WE CONCUR: ELLINGTON and BECKER, JJ.

NOTES

[1] RCW 34.05.570.

[2] RCW 70.38.015(2).

[3] RCW 70.38.105; St. Joseph Hosp. v. Dep't of Health, 125 Wash.2d 733, 735, 887 P.2d 891 (1995).

[4] Chapter 70.38 RCW; WAC 246-310.

[5] WAC 246-310-010(5).

[6] WAC 246-310-010(5).

[7] RCW 70.38.015(1).

[8] RCW 70.38.015(1) (emphasis added).

[9] 125 Wash.2d 733, 741, 887 P.2d 891 (1995).

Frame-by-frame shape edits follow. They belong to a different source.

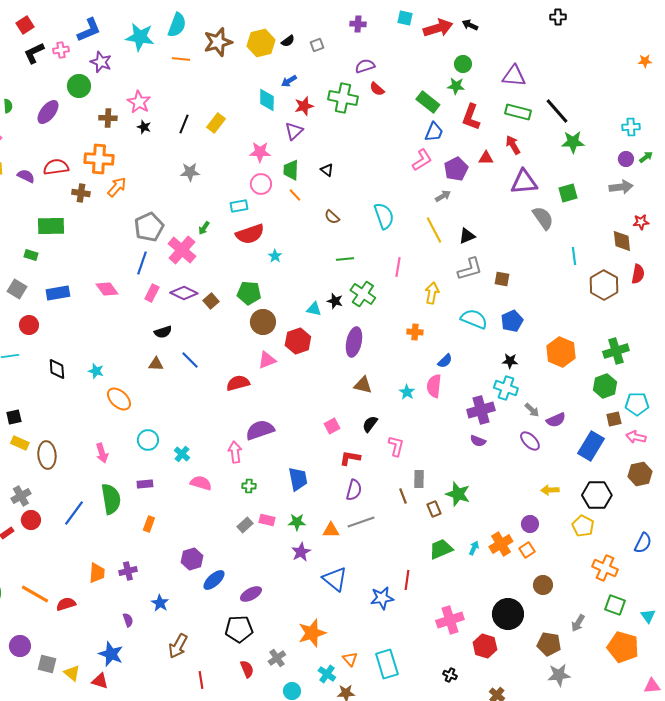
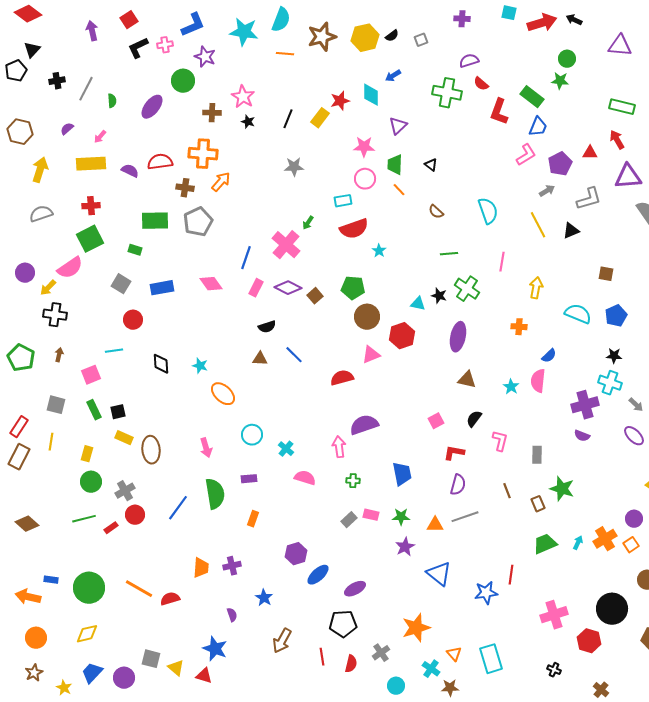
purple triangle: (514, 76) -> (620, 46), moved
red star: (304, 106) -> (340, 101), moved
red L-shape: (471, 117) -> (499, 112), moved
gray pentagon: (149, 227) -> (198, 222), moved
gray L-shape: (470, 269) -> (589, 199), moved
gray rectangle: (419, 479) -> (537, 455), moved
purple circle: (20, 646) -> (124, 678), moved
red semicircle: (247, 669) -> (351, 664), turned 36
red line: (201, 680) -> (322, 657), moved

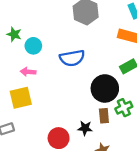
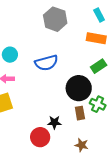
green cross: (124, 108) -> (98, 104), turned -35
black star: (85, 128) -> (54, 122), moved

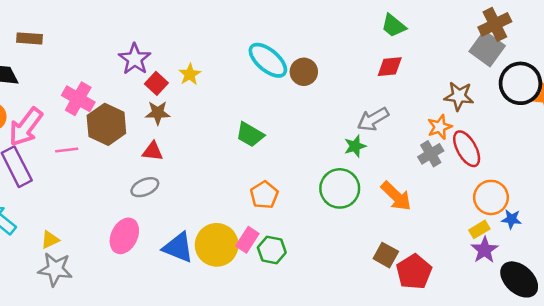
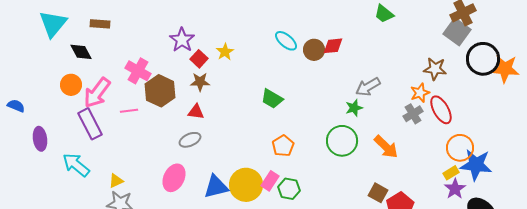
cyan ellipse: (268, 60) -> (286, 41), size x0.7
red diamond: (390, 67) -> (333, 46), moved
blue star: (511, 219) -> (476, 165), size x2.0
blue triangle: (178, 247) -> (216, 187), turned -36

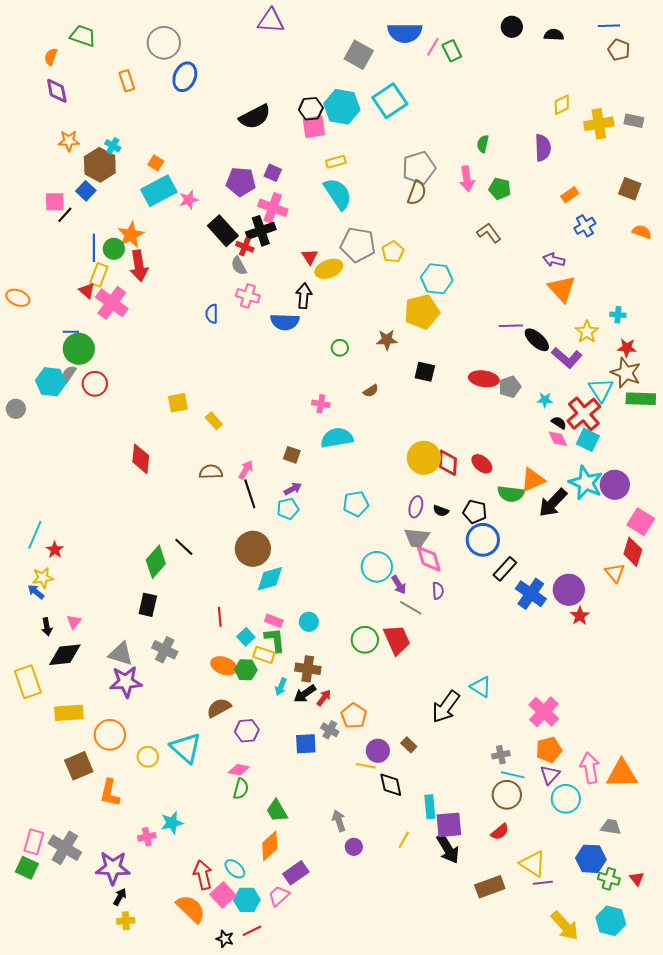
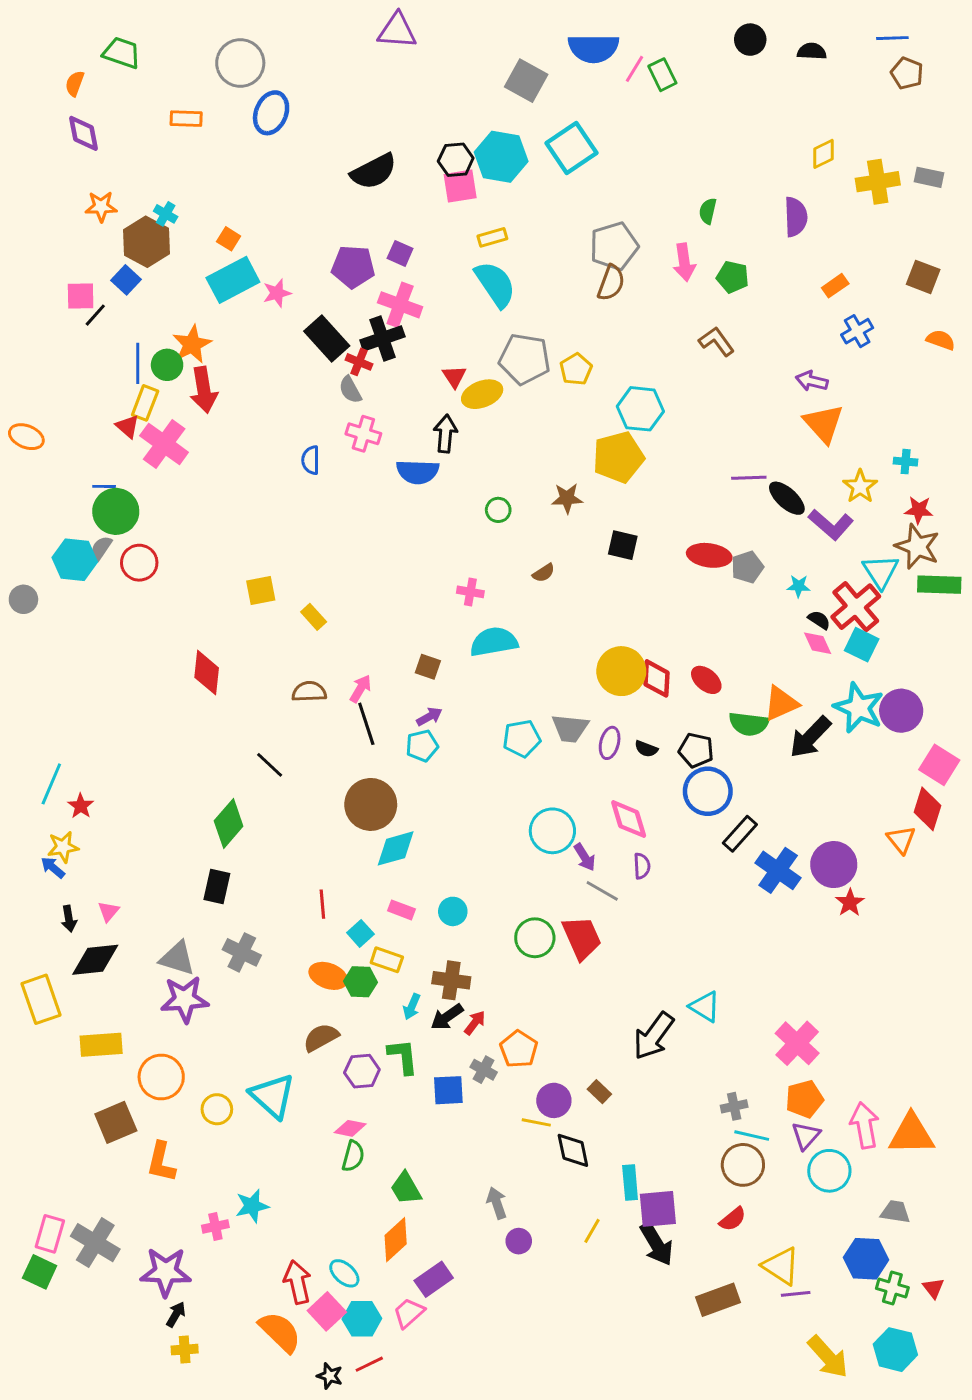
orange rectangle: (127, 81) -> (186, 119), turned -70
gray trapezoid: (417, 538) -> (570, 728), moved
black line: (184, 547) -> (270, 765), moved
green L-shape: (275, 640) -> (403, 1056), moved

[10] The WAC provides in pertinent part:

(9) Operating room need in a planning area shall be determined using the following method:

(a) Existing capacity.

(i) Assume the annual capacity of one operating room located in a hospital and not dedicated to outpatient surgery is ninety-four thousand two hundred fifty minutes. This is derived from scheduling forty-four hours per week, fifty-one weeks per year (allowing for five weekday holidays), a fifteen percent loss for preparation and clean-up time, and fifteen percent time loss to allow schedule flexibility. The resulting seventy percent productive time is comparable to the previously operating hospital commission's last definition of "billing minutes" which is the time lapse from administration of anesthesia until surgery is completed.

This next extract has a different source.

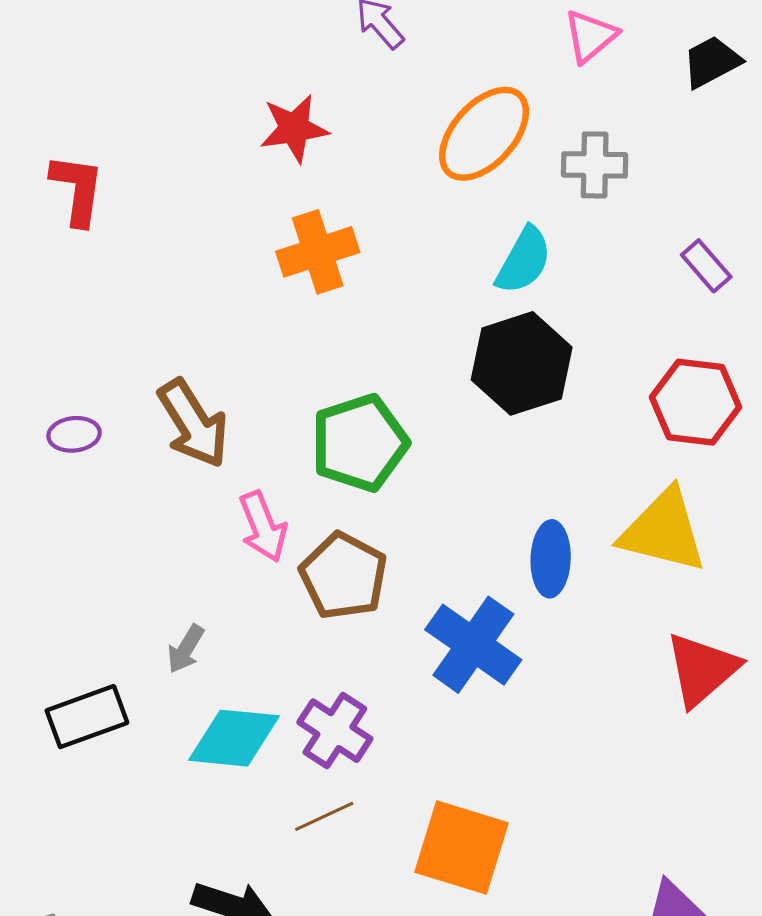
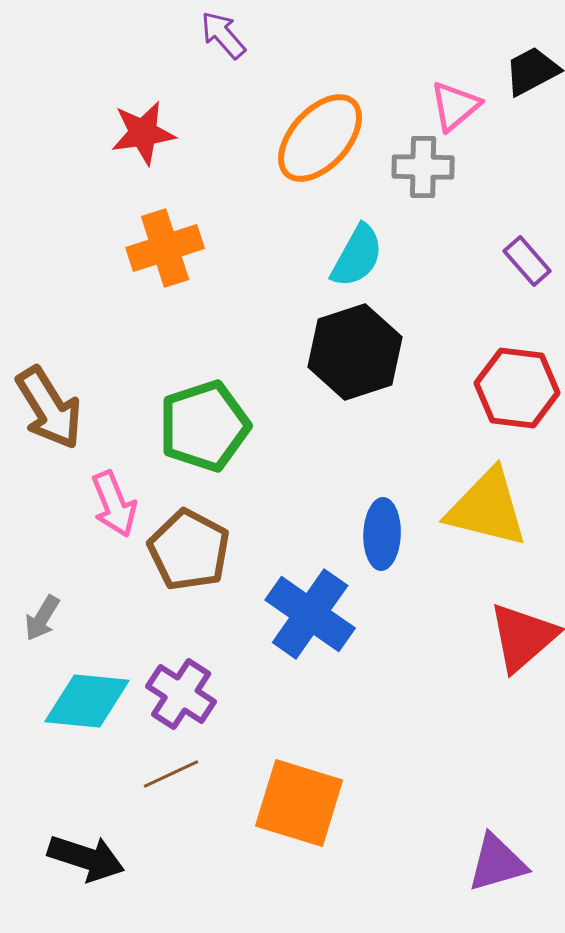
pink triangle: (590, 36) -> (455, 106), moved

(ii) Assume the annual capacity of one operating room dedicated to ambulatory surgery is sixty-eight thousand eight hundred fifty minutes. The derivation is the same as (a)(i) of this subsection except for twenty-five percent loss for prep/clean-up time and scheduling is for a thirty-seven and one-half hour week. Divide the capacity minutes by the average minutes per outpatient surgery (see (a)(vii) of this subsection). Where survey data are unavailable, assume fifty minutes per outpatient surgery, resulting in a capacity for one thousand three hundred seventy-seven outpatient surgeries per room per year.

(iii) Calculate the total annual capacity (in number of surgeries) of all dedicated outpatient operating rooms in the area.

(iv) Calculate the total annual capacity (in number of minutes) of the remaining inpatient and outpatient operating rooms in the area, including dedicated specialized rooms except for twenty-four hour dedicated emergency rooms. When dedicated emergency operating rooms are excluded, emergency or minutes should also be excluded when calculating the need in an area. Exclude cystoscopic and other special purpose rooms (e.g., open heart surgery) and delivery rooms.

(b) Future need.

(i) Project number of inpatient and outpatient surgeries performed within the hospital planning area for the third year of operation. This shall be based on the current number of surgeries adjusted for forecasted growth in the population served and may be adjusted for trends in surgeries per capita.

(ii) Subtract the capacity of dedicated outpatient operating rooms from the forecasted number of outpatient surgeries. The difference continues into the calculation of (b)(iv) of this subsection.

(iii) Determine the average time per inpatient and outpatient surgery in the planning area. Where data are unavailable, assume one hundred minutes per inpatient and fifty minutes per outpatient surgery. This excludes preparation and cleanup time and is comparable to "billing minutes."

(iv) Calculate the sum of inpatient and remaining outpatient (from (b)(ii) of this subsection) operating room time needed in the third year of operation.

(c) Net need.

(i) If (b)(iv) of this subsection is less than (a)(iv) of this subsection, divide their difference by ninety-four thousand two hundred fifty minutes to obtain the area's surplus of operating rooms used for both inpatient and outpatient surgery.

(ii) If (b)(iv) of this subsection is greater than (a)(iv) of this subsection, subtract (a)(iv) of this subsection from the inpatient component of (b)(iv) of this subsection and divide by ninety-four thousand two hundred fifty minutes to obtain the area's shortage of inpatient operating rooms. Divide the outpatient component of (b)(iv) of this subsection by sixty-eight thousand eight hundred fifty to obtain the area's shortage of dedicated outpatient operating rooms.